> [Task goal] Report how many lines of the entries below contain the word "Walnut", and nothing more.
______________________________
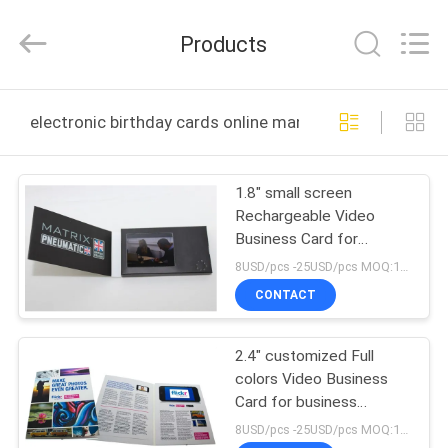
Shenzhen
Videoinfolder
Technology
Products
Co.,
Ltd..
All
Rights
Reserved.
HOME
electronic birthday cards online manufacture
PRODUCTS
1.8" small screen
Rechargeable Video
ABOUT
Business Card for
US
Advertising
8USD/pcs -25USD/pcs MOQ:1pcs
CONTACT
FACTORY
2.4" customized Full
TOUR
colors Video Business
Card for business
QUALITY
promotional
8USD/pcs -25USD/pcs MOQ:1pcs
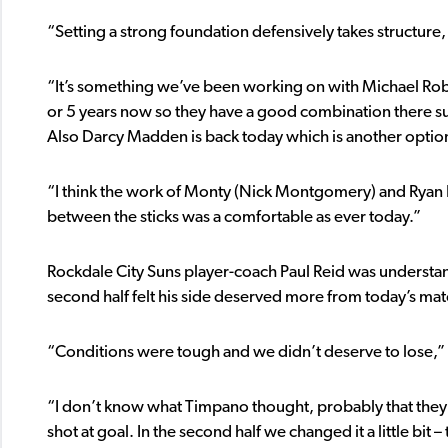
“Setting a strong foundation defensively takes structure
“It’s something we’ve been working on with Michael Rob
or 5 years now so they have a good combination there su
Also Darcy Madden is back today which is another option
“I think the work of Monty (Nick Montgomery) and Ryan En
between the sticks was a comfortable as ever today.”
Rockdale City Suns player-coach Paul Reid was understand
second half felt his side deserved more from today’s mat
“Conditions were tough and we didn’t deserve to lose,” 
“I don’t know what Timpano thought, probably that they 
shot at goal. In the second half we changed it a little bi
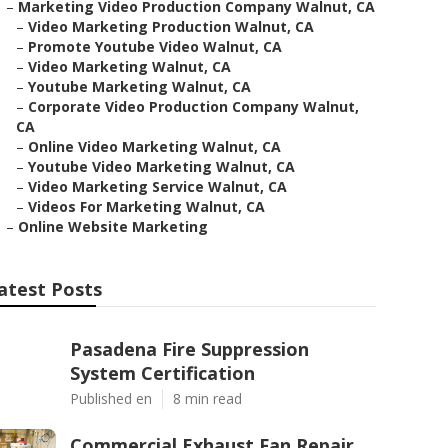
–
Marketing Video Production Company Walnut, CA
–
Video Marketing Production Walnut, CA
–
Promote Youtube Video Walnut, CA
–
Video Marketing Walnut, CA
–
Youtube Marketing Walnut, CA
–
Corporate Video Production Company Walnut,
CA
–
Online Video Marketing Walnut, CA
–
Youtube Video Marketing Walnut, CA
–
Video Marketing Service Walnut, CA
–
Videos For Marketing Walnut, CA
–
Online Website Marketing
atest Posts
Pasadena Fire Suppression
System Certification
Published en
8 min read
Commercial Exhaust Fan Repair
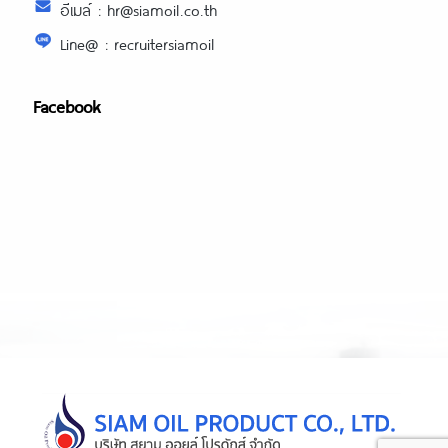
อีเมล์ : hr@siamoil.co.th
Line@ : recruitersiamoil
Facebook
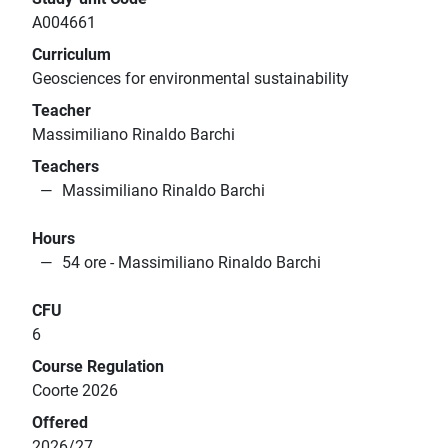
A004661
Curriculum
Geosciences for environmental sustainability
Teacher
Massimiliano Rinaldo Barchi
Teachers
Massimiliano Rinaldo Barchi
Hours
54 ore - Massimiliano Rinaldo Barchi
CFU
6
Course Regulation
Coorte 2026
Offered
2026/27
______________________________
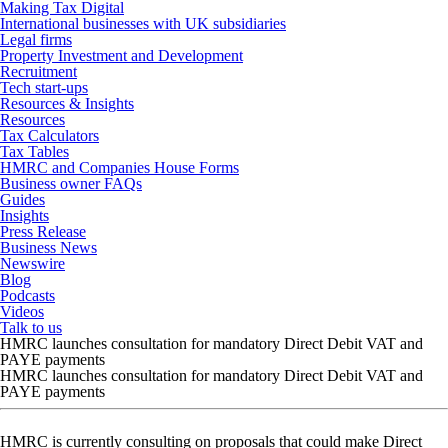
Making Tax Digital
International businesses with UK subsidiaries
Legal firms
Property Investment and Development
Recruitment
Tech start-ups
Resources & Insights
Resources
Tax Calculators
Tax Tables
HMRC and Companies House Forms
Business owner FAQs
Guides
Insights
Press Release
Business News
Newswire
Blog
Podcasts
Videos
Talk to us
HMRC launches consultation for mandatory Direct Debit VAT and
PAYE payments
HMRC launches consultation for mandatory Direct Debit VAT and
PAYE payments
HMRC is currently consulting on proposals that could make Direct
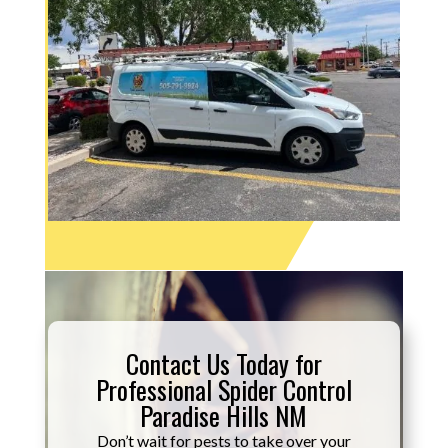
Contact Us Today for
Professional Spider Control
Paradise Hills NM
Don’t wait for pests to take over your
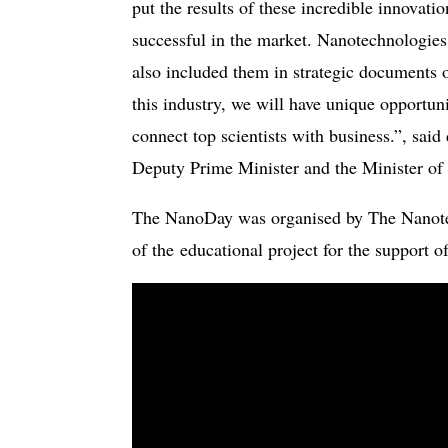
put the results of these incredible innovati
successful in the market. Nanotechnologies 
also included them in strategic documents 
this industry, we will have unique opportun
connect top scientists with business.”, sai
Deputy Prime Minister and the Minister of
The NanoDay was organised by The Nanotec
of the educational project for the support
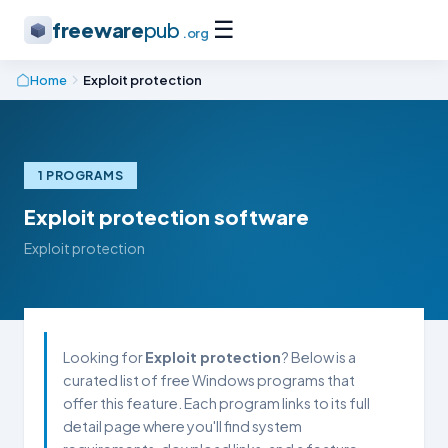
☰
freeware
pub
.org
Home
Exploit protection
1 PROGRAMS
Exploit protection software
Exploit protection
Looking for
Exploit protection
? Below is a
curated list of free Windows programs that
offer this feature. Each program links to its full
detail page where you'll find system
______________________________
> [Response] 10